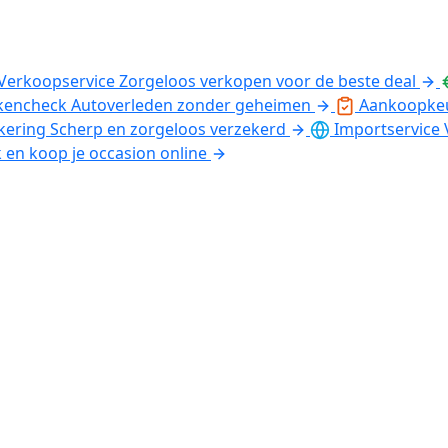
Verkoopservice
Zorgeloos verkopen voor de beste deal
kencheck
Autoverleden zonder geheimen
Aankoopke
kering
Scherp en zorgeloos verzekerd
Importservice
k en koop je occasion online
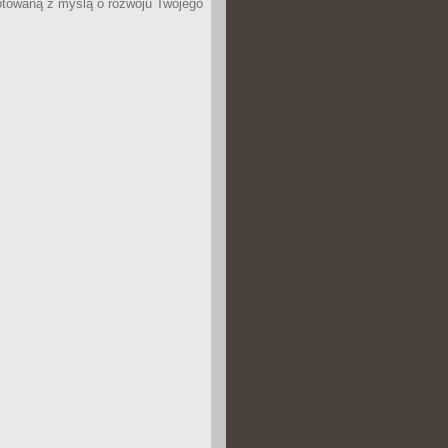
otowaną z myślą o rozwoju Twojego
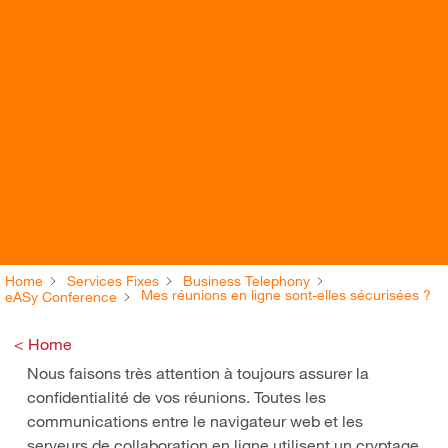
Home
Services Fixes
Business Telephony
Mes réunions en ligne sont-elles sécurisées ?
eASy Conference
< Home
Nous faisons très attention à toujours assurer la
confidentialité de vos réunions. Toutes les
communications entre le navigateur web et les
serveurs de collaboration en ligne utilisent un cryptage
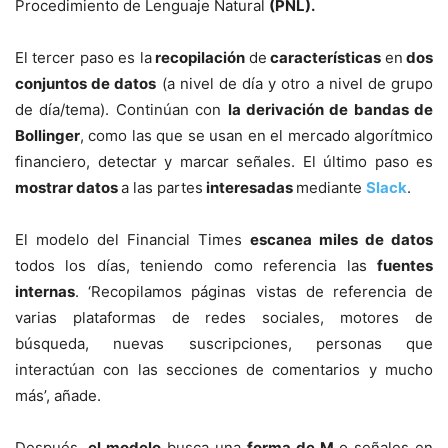
Procedimiento de Lenguaje Natural
(PNL).
El tercer paso es la
recopilación
de
características
en
dos
conjuntos de datos
(a nivel de día y otro a nivel de grupo
de día/tema). Continúan con
la derivación de bandas de
Bollinger
, como las que se usan en el mercado algorítmico
financiero, detectar y marcar señales. El último paso es
mostrar datos
a las partes
interesadas
mediante
Slack
.
El modelo del Financial Times
escanea miles de datos
todos los días, teniendo como referencia las
fuentes
internas
. ‘Recopilamos páginas vistas de referencia de
varias plataformas de redes sociales, motores de
búsqueda, nuevas suscripciones, personas que
interactúan con las secciones de comentarios y mucho
más’, añade.
Después,
el modelo
busca una
forma de M
o señales en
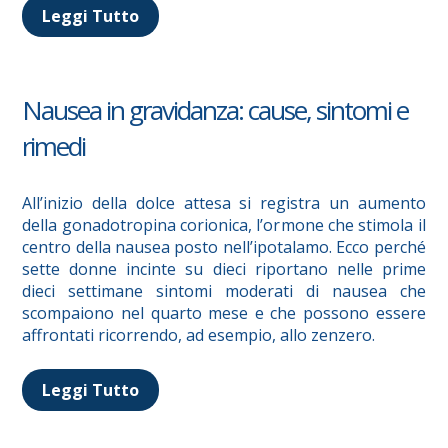
Leggi Tutto
Nausea in gravidanza: cause, sintomi e
rimedi
All’inizio della dolce attesa si registra un aumento
della gonadotropina corionica, l’ormone che stimola il
centro della nausea posto nell’ipotalamo. Ecco perché
sette donne incinte su dieci riportano nelle prime
dieci settimane sintomi moderati di nausea che
scompaiono nel quarto mese e che possono essere
affrontati ricorrendo, ad esempio, allo zenzero.
Leggi Tutto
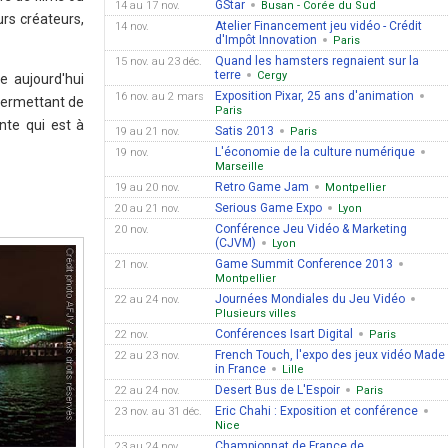
GStar
14 au 17 nov.
Busan - Corée du Sud
rs créateurs,
Atelier Financement jeu vidéo - Crédit
14 nov.
d'Impôt Innovation
Paris
Quand les hamsters regnaient sur la
15 nov. au 23 déc.
terre
Cergy
e aujourd'hui
Exposition Pixar, 25 ans d'animation
16 nov. au 2 mars
 permettant de
Paris
nte qui est à
Satis 2013
19 au 21 nov.
Paris
L'économie de la culture numérique
19 nov.
Marseille
Retro Game Jam
19 au 20 nov.
Montpellier
Serious Game Expo
20 au 21 nov.
Lyon
Conférence Jeu Vidéo & Marketing
20 nov.
(CJVM)
Lyon
Game Summit Conference 2013
21 nov.
Montpellier
Journées Mondiales du Jeu Vidéo
22 au 24 nov.
Plusieurs villes
Conférences Isart Digital
22 nov.
Paris
French Touch, l'expo des jeux vidéo Made
22 au 23 nov.
in France
Lille
Desert Bus de L'Espoir
22 au 24 nov.
Paris
Eric Chahi : Exposition et conférence
23 nov. au 31 déc.
Nice
Championnat de France de
23 au 24 nov.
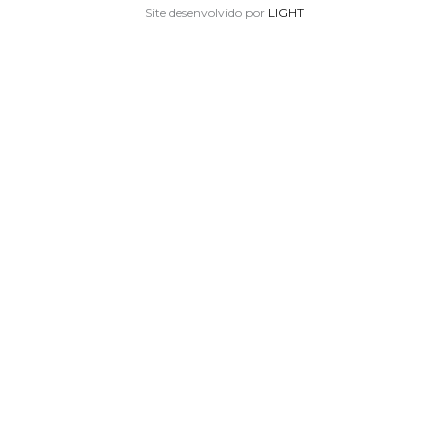
Site desenvolvido por
LIGHT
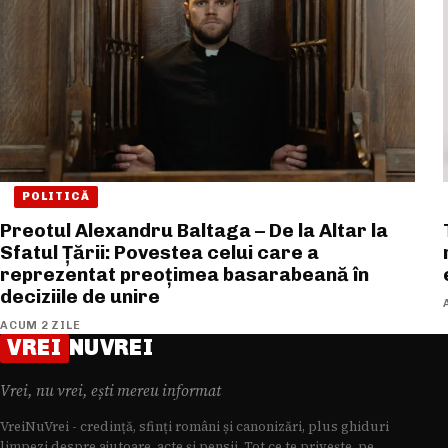
POLITICĂ
Preotul Alexandru Baltaga – De la Altar la
Sfatul Țării: Povestea celui care a
reprezentat preoțimea basarabeană în
deciziile de unire
ACUM 2 ZILE
VREI
NUVREI
Vrei, nu vrei, ești mereu informat
VreiNuVrei - credință, sfinți români și canonizări, plus ghiduri
limpezi despre ajutoare, acte și pensii. Tot ce te privește, pe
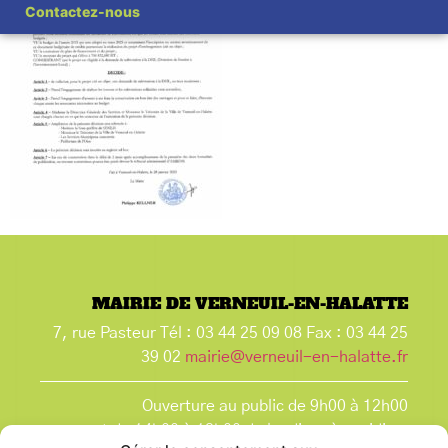
Contactez-nous
MAIRIE DE VERNEUIL-EN-HALATTE
7, rue Pasteur Tél : 03 44 25 09 08 Fax : 03 44 25
39 02
mairie@verneuil-en-halatte.fr
Ouverture au public de 9h00 à 12h00
et de 14h00 à 18h00 du lundi après-midi au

==*==

Your task | Please find, in the entries above, every line where "referencia" occurs, and copy it.

Answer to the problem |
todos los días, teniendo como referencia las
. ‘Recopilamos páginas vistas de referencia de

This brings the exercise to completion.